Source data
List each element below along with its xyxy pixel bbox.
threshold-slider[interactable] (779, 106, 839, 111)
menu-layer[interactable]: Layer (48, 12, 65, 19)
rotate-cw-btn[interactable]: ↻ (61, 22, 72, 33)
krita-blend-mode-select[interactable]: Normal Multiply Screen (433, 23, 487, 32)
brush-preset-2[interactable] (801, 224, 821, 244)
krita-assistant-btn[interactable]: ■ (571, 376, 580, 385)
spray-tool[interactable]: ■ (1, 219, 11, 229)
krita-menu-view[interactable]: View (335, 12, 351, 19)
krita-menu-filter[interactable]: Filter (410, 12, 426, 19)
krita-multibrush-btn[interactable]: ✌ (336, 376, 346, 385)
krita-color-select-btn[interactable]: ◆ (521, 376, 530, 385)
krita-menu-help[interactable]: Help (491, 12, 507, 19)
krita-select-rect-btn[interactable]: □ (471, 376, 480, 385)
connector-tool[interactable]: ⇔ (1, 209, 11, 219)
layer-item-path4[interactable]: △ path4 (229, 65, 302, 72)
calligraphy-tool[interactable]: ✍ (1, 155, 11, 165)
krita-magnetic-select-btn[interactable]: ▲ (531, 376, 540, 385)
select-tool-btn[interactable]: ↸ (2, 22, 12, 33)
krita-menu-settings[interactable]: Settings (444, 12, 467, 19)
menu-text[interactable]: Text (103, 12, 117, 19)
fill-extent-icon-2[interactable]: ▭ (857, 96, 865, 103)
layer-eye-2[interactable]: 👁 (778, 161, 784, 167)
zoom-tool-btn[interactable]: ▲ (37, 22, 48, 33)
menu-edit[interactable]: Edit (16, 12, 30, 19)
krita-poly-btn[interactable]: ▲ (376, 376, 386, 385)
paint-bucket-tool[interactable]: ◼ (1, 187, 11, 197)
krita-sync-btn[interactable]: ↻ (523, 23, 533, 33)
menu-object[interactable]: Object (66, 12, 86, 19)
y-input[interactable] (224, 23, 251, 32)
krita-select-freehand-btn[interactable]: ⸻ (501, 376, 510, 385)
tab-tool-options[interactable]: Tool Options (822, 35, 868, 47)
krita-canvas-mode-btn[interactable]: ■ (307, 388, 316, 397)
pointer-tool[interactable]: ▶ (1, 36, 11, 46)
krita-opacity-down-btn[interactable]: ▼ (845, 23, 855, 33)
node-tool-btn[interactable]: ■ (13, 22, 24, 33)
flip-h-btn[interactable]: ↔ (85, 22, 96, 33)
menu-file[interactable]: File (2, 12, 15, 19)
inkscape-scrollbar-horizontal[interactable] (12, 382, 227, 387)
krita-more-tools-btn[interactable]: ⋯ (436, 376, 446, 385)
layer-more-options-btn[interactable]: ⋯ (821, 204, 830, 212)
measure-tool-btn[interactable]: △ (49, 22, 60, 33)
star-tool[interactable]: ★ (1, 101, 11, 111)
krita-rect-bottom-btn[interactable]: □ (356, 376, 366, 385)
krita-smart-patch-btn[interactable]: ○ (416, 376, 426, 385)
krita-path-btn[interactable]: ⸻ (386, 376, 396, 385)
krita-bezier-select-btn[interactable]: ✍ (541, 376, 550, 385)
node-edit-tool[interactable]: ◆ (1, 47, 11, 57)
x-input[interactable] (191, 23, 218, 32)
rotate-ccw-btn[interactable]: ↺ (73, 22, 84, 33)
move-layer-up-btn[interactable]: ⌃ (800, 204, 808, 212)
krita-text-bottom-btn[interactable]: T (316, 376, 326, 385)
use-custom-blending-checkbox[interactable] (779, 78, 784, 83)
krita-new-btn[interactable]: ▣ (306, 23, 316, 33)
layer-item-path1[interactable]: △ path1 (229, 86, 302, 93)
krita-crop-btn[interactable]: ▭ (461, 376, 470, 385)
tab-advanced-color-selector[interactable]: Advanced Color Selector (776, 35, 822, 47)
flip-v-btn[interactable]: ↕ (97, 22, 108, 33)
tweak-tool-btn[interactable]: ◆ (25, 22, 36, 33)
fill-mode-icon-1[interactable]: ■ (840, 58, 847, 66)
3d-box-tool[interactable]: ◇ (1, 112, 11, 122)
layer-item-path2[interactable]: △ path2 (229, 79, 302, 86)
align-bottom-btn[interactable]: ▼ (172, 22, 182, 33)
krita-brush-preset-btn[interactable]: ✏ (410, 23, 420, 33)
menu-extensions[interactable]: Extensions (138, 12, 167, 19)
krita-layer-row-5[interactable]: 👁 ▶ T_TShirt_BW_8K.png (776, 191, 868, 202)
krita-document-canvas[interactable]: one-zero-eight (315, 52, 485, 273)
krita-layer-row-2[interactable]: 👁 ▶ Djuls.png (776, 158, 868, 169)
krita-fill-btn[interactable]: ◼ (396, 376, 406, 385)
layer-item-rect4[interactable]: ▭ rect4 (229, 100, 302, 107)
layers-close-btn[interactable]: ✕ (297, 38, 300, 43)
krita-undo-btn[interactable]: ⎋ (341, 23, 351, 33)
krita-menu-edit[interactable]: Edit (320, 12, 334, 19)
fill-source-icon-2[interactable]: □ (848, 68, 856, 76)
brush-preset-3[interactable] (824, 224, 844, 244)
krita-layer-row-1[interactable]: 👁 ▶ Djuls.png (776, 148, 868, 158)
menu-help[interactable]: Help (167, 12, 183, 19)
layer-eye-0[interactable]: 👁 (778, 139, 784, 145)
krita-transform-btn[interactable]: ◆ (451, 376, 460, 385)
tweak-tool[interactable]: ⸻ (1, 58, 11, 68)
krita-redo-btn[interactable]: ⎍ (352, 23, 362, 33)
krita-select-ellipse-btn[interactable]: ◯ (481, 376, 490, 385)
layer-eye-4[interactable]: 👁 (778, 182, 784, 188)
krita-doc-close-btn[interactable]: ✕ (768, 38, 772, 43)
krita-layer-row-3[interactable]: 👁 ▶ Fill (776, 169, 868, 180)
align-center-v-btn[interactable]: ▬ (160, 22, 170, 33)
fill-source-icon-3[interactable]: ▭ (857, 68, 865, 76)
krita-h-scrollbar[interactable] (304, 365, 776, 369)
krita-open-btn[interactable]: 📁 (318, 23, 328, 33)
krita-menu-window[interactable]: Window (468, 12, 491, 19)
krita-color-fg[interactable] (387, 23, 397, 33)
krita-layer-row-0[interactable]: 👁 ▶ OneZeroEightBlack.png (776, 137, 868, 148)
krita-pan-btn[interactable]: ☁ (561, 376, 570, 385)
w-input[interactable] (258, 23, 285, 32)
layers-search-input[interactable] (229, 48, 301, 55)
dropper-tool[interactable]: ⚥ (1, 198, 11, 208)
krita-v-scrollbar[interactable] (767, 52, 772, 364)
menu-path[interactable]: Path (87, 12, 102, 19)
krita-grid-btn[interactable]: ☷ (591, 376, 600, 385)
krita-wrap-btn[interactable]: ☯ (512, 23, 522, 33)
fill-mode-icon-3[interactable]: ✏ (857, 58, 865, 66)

...

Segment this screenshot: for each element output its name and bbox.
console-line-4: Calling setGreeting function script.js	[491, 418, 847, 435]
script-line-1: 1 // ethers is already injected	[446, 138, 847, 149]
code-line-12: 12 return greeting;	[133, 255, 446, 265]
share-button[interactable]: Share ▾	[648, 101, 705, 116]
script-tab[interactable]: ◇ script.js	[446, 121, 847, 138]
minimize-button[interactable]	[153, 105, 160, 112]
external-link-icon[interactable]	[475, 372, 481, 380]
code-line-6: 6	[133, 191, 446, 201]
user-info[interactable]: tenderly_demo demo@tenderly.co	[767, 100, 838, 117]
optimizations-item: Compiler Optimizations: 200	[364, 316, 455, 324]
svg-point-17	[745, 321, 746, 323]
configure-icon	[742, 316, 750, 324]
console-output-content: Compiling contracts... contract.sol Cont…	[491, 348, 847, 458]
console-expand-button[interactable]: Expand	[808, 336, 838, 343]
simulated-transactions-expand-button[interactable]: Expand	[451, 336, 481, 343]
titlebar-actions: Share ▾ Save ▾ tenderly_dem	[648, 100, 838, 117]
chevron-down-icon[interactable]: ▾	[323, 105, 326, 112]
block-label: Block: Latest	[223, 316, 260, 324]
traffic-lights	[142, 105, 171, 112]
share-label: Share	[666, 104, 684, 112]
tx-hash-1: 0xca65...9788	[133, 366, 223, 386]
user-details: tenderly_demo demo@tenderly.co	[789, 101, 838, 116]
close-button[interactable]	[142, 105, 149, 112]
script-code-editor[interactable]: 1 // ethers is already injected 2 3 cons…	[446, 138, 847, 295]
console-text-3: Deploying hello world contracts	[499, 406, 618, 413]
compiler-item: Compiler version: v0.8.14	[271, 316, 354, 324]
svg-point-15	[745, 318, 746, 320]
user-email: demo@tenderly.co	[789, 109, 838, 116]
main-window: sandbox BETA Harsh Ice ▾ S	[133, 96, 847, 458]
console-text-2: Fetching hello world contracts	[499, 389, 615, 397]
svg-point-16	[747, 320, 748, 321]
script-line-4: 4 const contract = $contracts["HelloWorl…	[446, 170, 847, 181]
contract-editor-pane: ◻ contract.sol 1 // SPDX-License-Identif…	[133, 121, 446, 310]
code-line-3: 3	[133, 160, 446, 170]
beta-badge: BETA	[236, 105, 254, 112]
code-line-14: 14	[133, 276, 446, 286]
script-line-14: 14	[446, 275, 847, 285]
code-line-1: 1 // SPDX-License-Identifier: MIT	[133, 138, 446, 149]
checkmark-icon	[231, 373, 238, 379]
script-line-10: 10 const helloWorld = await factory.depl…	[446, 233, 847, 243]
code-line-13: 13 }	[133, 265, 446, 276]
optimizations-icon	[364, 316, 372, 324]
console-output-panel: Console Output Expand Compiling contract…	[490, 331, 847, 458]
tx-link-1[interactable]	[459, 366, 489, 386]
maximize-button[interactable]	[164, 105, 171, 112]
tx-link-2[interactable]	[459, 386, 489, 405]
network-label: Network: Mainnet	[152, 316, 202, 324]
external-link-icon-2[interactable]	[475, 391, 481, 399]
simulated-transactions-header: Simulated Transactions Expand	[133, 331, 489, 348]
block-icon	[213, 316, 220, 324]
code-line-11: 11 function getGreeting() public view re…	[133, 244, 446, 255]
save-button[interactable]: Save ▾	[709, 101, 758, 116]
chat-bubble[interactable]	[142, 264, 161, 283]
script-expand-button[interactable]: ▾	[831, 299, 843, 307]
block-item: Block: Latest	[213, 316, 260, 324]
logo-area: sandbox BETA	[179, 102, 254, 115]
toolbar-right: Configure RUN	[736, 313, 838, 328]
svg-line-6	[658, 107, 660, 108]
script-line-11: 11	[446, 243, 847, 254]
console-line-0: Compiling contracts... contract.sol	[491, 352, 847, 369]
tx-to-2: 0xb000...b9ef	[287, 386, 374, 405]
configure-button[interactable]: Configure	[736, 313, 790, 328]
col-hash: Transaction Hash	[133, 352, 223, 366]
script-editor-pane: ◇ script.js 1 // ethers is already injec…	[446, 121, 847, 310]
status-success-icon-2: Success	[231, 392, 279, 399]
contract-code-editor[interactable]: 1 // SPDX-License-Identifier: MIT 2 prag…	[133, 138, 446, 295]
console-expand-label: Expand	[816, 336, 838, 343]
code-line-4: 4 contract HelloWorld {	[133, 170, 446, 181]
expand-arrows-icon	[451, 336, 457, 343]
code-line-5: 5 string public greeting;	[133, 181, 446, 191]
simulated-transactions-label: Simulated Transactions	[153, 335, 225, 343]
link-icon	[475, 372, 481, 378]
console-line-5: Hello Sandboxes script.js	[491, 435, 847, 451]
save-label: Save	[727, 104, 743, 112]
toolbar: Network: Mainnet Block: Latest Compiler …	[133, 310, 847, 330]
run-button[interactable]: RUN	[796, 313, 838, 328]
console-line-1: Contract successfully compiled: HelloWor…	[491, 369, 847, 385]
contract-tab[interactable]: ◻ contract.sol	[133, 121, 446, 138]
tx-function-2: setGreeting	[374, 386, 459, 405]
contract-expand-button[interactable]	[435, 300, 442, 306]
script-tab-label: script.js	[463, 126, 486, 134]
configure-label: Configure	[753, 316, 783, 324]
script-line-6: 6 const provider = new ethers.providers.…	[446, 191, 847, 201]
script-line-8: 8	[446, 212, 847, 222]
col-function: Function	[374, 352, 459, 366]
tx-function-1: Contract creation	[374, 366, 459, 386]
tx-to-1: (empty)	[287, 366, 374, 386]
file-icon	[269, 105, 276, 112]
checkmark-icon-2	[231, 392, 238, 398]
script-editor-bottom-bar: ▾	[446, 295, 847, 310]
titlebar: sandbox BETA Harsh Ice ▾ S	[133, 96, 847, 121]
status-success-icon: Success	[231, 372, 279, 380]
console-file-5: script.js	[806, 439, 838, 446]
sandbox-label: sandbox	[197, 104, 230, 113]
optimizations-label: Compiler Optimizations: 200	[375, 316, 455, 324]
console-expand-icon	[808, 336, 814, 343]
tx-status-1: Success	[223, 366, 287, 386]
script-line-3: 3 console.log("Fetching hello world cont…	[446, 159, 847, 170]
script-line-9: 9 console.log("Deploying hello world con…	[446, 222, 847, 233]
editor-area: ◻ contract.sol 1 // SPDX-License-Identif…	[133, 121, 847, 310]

* * *

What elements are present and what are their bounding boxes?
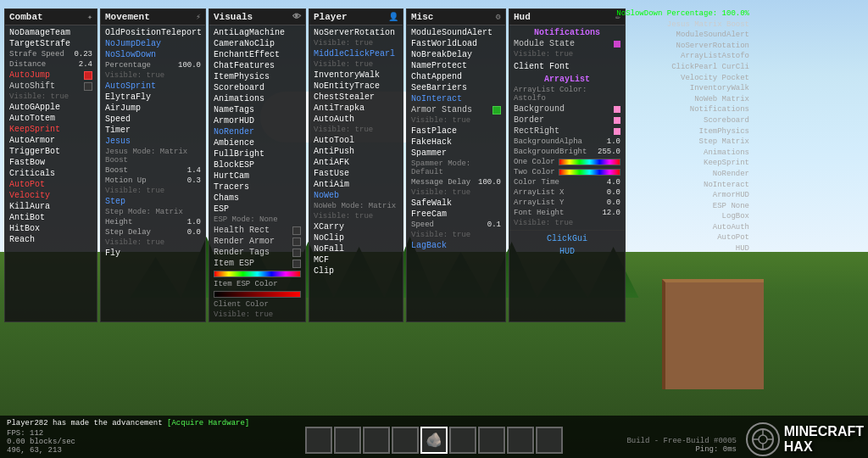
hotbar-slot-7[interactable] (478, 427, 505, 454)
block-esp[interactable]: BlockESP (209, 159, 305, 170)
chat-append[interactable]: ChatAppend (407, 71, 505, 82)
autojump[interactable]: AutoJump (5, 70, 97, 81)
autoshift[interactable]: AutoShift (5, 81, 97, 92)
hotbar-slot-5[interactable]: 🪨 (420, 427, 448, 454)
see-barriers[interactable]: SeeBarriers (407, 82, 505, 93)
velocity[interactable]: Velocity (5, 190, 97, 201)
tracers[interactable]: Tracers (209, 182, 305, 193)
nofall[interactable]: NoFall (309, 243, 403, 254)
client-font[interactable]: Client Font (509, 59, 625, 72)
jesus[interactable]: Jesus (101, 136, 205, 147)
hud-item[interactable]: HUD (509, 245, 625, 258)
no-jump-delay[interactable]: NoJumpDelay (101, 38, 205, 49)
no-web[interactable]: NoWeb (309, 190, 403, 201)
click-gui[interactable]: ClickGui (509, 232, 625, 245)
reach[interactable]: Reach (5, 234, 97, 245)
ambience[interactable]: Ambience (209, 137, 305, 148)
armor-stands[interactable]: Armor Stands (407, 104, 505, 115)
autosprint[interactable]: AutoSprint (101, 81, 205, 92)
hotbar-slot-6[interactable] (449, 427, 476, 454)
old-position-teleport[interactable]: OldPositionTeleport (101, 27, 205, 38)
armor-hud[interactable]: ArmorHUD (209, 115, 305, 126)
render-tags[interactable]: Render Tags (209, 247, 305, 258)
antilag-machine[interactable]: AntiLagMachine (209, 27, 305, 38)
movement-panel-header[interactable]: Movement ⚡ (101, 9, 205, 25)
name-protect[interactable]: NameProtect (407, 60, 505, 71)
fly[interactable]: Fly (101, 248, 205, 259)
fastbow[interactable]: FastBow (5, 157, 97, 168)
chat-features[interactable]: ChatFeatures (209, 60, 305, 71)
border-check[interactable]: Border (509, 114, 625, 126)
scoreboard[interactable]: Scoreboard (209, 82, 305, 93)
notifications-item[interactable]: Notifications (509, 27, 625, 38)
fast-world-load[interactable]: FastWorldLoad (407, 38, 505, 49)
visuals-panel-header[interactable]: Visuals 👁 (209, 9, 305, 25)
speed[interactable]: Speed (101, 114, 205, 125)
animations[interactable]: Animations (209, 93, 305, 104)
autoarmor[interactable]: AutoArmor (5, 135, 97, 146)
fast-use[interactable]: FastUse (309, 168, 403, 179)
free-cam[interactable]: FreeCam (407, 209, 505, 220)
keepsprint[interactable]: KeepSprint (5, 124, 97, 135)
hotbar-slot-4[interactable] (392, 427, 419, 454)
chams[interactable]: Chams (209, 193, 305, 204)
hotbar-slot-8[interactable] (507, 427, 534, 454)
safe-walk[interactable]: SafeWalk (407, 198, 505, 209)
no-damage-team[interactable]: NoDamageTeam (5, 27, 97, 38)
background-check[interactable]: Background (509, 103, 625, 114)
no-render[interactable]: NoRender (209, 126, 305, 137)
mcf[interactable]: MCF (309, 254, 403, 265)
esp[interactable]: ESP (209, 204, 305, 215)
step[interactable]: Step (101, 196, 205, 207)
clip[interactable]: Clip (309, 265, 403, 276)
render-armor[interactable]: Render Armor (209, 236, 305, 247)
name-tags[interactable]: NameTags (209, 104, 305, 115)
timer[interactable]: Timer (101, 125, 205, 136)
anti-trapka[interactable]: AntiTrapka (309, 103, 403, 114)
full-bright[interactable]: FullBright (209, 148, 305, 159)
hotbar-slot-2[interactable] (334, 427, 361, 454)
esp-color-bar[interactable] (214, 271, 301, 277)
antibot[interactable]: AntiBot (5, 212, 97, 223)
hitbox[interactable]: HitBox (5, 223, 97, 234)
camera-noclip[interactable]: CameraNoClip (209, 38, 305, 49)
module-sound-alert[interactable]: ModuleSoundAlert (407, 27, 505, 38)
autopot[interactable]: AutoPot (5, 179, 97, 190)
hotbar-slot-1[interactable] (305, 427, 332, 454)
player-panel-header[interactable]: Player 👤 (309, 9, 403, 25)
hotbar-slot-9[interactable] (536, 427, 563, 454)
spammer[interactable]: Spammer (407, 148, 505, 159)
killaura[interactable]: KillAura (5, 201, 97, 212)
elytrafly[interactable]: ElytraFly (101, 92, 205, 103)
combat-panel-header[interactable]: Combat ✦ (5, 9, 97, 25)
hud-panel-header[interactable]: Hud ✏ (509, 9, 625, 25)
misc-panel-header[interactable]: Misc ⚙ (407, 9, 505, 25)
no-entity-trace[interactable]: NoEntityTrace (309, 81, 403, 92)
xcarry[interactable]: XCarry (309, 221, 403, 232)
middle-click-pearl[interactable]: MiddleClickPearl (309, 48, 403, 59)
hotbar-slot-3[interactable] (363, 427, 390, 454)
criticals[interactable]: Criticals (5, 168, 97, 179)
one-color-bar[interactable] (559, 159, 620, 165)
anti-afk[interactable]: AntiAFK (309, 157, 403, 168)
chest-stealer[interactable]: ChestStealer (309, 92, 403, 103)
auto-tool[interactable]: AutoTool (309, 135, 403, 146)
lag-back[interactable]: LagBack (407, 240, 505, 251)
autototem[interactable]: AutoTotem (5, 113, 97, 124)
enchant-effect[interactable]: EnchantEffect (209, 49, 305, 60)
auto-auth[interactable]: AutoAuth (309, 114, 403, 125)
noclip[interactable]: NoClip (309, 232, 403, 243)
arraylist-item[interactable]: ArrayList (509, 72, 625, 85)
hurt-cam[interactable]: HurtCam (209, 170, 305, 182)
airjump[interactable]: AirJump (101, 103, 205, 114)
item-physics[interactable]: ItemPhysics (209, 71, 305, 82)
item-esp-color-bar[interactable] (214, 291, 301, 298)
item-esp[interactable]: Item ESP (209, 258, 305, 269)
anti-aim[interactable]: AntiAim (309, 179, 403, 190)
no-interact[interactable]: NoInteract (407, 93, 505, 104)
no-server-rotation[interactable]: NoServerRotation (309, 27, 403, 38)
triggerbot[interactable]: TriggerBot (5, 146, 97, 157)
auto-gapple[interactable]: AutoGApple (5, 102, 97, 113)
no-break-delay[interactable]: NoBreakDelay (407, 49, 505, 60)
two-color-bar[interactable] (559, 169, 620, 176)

**Work required**
Please find every line in the records that contains the word "text", and copy it out.

**Solution**
menu-text[interactable]: Text (103, 12, 117, 19)
krita-text-bottom-btn[interactable]: T (316, 376, 326, 385)
console-text-3: Deploying hello world contracts	[499, 406, 618, 413]
console-text-2: Fetching hello world contracts	[499, 389, 615, 397]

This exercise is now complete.